— Exercise prompt —
From the line with "г., като освен" to the line with "начините на обработване", retype every line exactly, including those two, and leave out the rest of the data below.

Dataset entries

● ● ● ● ●

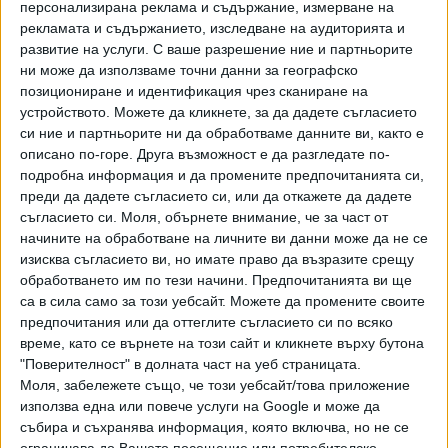
персонализирана реклама и съдържание, измерване на
Блюши, цитиран от Евронюз Албания, нарече ареста на
рекламата и съдържанието, изследване на аудиторията и
Мета „безпрецедентен терористичен акт“, „обявяване
развитие на услуги.
С ваше разрешение ние и партньорите
на война на опозицията“ и преминаване на всякакви
ни може да използваме точни данни за географско
позициониране и идентификация чрез сканиране на
червени линии.
устройството. Можете да кликнете, за да дадете съгласието
си ние и партньорите ни да обработваме данните ви, както е
Мета беше президент на Албания в периода 2017 – 2022
описано по-горе. Друга възможност е да разгледате по-
г., като освен държавен глава, е заемал постовете
подробна информация и да промените предпочитанията си,
премиер и външен министър на Албания, припомня
преди да дадете съгласието си, или да откажете да дадете
Асошиейтед прес. Той беше разследван за
съгласието си.
Моля, обърнете внимание, че за част от
предполагаемо незаконно лобиране в САЩ преди години.
начините на обработване на личните ви данни може да не се
Мета и бившата му съпруга Моника Крюемади също
изисква съгласието ви, но имате право да възразите срещу
така бяха разследвани за предполагаемо укриване на
обработването им по тези начини. Предпочитанията ви ще
са в сила само за този уебсайт. Можете да промените своите
лично имущество и приходи.
предпочитания или да оттеглите съгласието си по всяко
„Преследването от страна на правосъдието като
време, като се върнете на този сайт и кликнете върху бутона
"Поверителност" в долната част на уеб страницата.
оръжие срещу политическия противник, както и
Моля, забележете също, че този уебсайт/това приложение
публичното осъждане, на което сме подложени, не спира
използва една или повече услуги на Google и може да
опозицията в безкомпромисните ѝ битки за защита на
събира и съхранява информация, която включва, но не се
обществения интерес“, написа във Фейсбук бившата
ограничава до Вашето посещение или потребителско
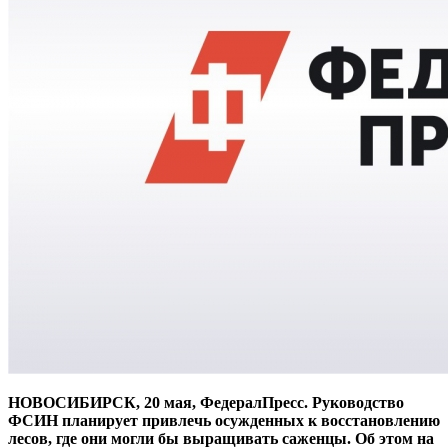
НОВОСИБИРСК, 20 мая, ФедералПресс. Руководство
ФСИН планирует привлечь осужденных к восстановлению
лесов, где они могли бы выращивать саженцы. Об этом на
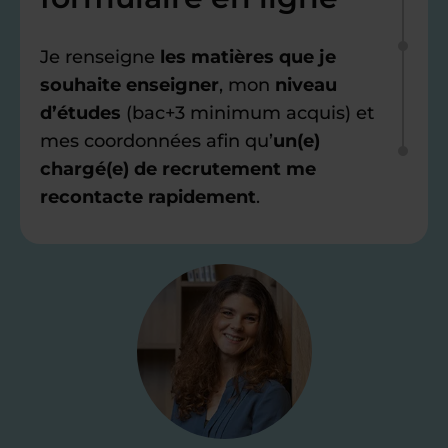
Je renseigne
les matières que je
souhaite enseigner
, mon
niveau
d’études
(bac+3 minimum acquis) et
mes coordonnées afin qu’
un(e)
chargé(e) de recrutement me
recontacte rapidement
.
Étape 2
Je valide ma
candidature
Je passe un
test de 15 minutes
pour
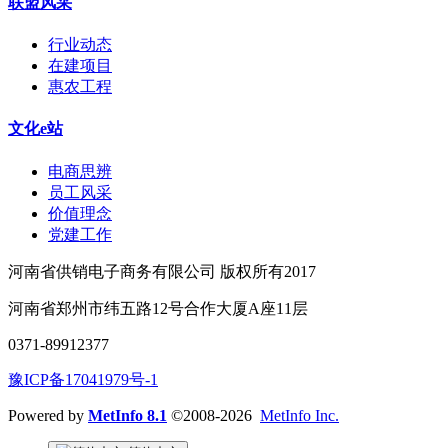
联盟风采
行业动态
在建项目
惠农工程
文化e站
电商思辨
员工风采
价值理念
党建工作
河南省供销电子商务有限公司 版权所有2017
河南省郑州市纬五路12号合作大厦A座11层
0371-89912377
豫ICP备17041979号-1
Powered by
MetInfo 8.1
©2008-2026
MetInfo Inc.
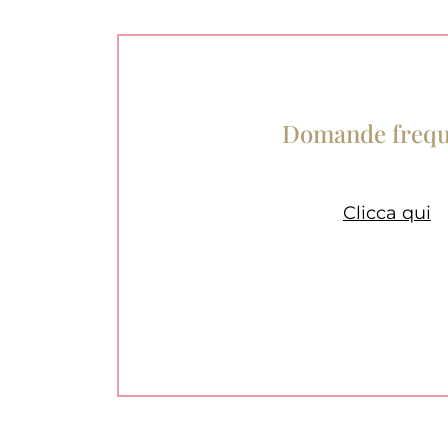
Domande frequ
Clicca qui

● ● ● ● ●

— Result of this exercise —
г., като освен държавен глава, е заемал постовете
подробна информация и да промените предпочитанията си,
премиер и външен министър на Албания, припомня
преди да дадете съгласието си, или да откажете да дадете
Асошиейтед прес. Той беше разследван за
съгласието си.
Моля, обърнете внимание, че за част от
предполагаемо незаконно лобиране в САЩ преди години.
начините на обработване на личните ви данни може да не се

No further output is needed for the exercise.